In the same report Vice Admiral Seymour describes the action of 19 June at Langfang when Parsonage was wounded whilst rescuing Lieutenant Powell: 'Two Chinese field guns were placed near the railway embankment opposite the British Concession and opened fire. Commander Beatty, with three companies of seamen, crossed the river and manoeuvred to within 200 or 300 yards in the hope of capturing them in a rush; some Russians moved out at the same time to co-operate. While our men were waiting for the Russians to come up, a large force of Chinese appeared to the right behind a mud wall and poured in a heavy fire, wounding Commander Beatty, Lieutenants Powell ('Aurora') and Stirling ('Barfleur'), Mr.

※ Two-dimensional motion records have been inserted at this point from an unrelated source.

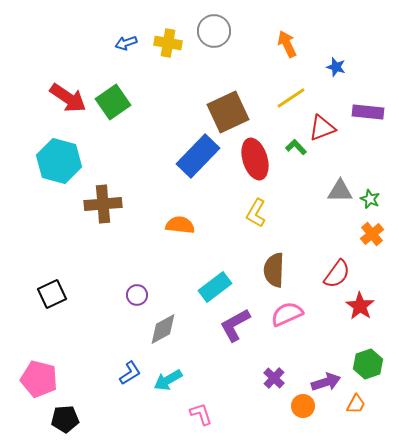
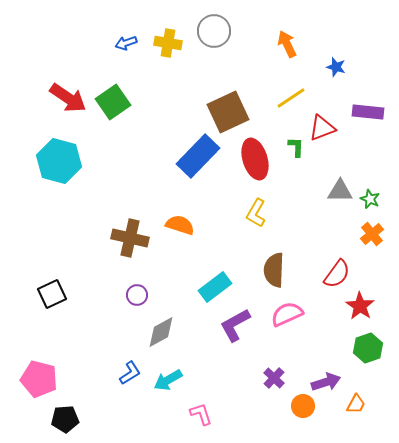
green L-shape: rotated 45 degrees clockwise
brown cross: moved 27 px right, 34 px down; rotated 18 degrees clockwise
orange semicircle: rotated 12 degrees clockwise
gray diamond: moved 2 px left, 3 px down
green hexagon: moved 16 px up
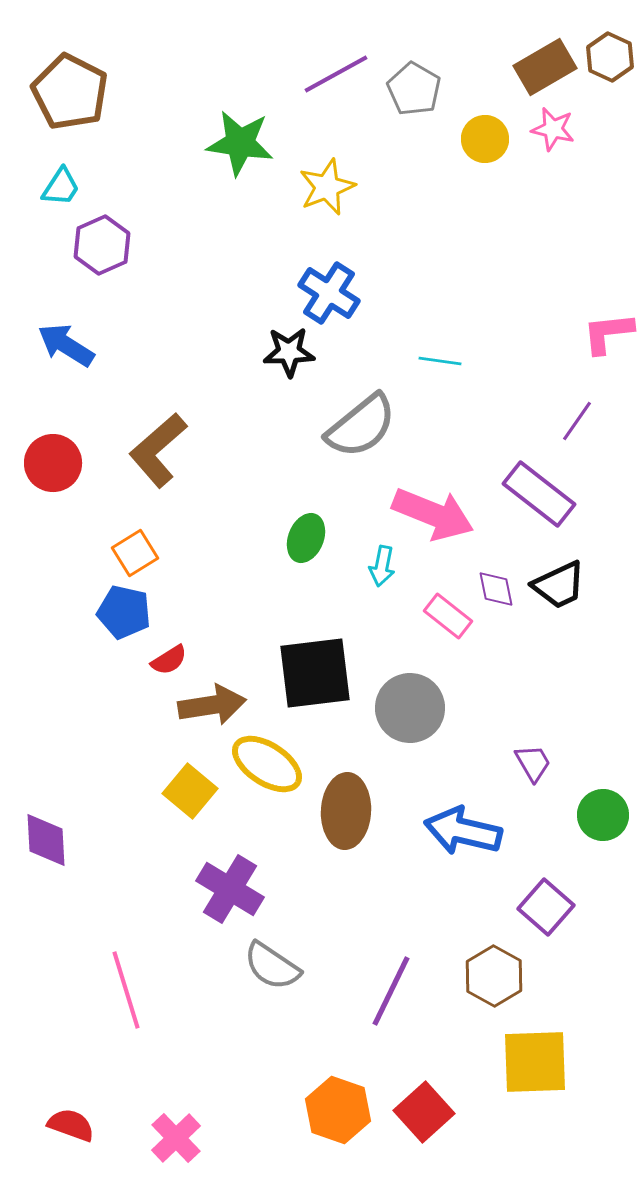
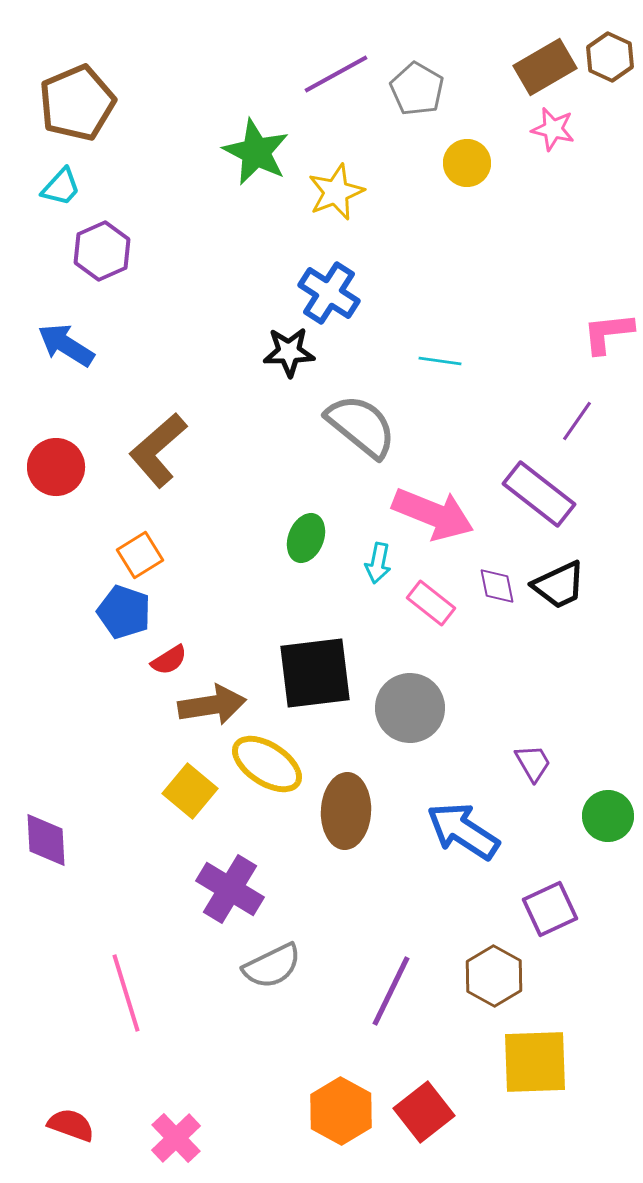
gray pentagon at (414, 89): moved 3 px right
brown pentagon at (70, 92): moved 7 px right, 11 px down; rotated 22 degrees clockwise
yellow circle at (485, 139): moved 18 px left, 24 px down
green star at (240, 143): moved 16 px right, 9 px down; rotated 18 degrees clockwise
cyan trapezoid at (61, 187): rotated 9 degrees clockwise
yellow star at (327, 187): moved 9 px right, 5 px down
purple hexagon at (102, 245): moved 6 px down
gray semicircle at (361, 426): rotated 102 degrees counterclockwise
red circle at (53, 463): moved 3 px right, 4 px down
orange square at (135, 553): moved 5 px right, 2 px down
cyan arrow at (382, 566): moved 4 px left, 3 px up
purple diamond at (496, 589): moved 1 px right, 3 px up
blue pentagon at (124, 612): rotated 6 degrees clockwise
pink rectangle at (448, 616): moved 17 px left, 13 px up
green circle at (603, 815): moved 5 px right, 1 px down
blue arrow at (463, 831): rotated 20 degrees clockwise
purple square at (546, 907): moved 4 px right, 2 px down; rotated 24 degrees clockwise
gray semicircle at (272, 966): rotated 60 degrees counterclockwise
pink line at (126, 990): moved 3 px down
orange hexagon at (338, 1110): moved 3 px right, 1 px down; rotated 10 degrees clockwise
red square at (424, 1112): rotated 4 degrees clockwise
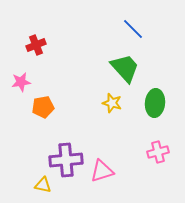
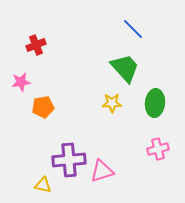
yellow star: rotated 18 degrees counterclockwise
pink cross: moved 3 px up
purple cross: moved 3 px right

Donaldson, midshipman ('Barfleur') (the latter died on 3rd July of his wounds), and 11 men. The force then retired.'
William Parsonage was born in Plymouth, Devon, on 25 February 1879, and joined the Royal Navy on 8 August 1895 as a Boy 2nd Class aboard H.M.S. Impregnable, his occupation being given as 'Hawker'. He joined H.M.S. Aurora as an Ordinary Seaman on 16 February 1899, being advanced to Able Seaman the following December, and was paid off from the ship on 28 July 1900. He was advanced to Leading Seaman in January 1902, to Petty Officer 2nd Class in April 1903 and was discharged to the Royal Fleet Reserve in June 1905. However, in order to obtain 1st Class Petty Officer Status, and thereby claim the annuity to go with his C.G.M. award, he re-joined the Navy in September 1905 and became P.O. 1st Class in July 1909. He received his L.S. & G.C. award in May 1912 and saw service with the Grand Fleet during the Great War, thereby gaining entitlement to a 1914-15 Star trio. He joined the Royal Fleet Reserve at Devonport in May 1919 and was finally discharged on 16 June 1922.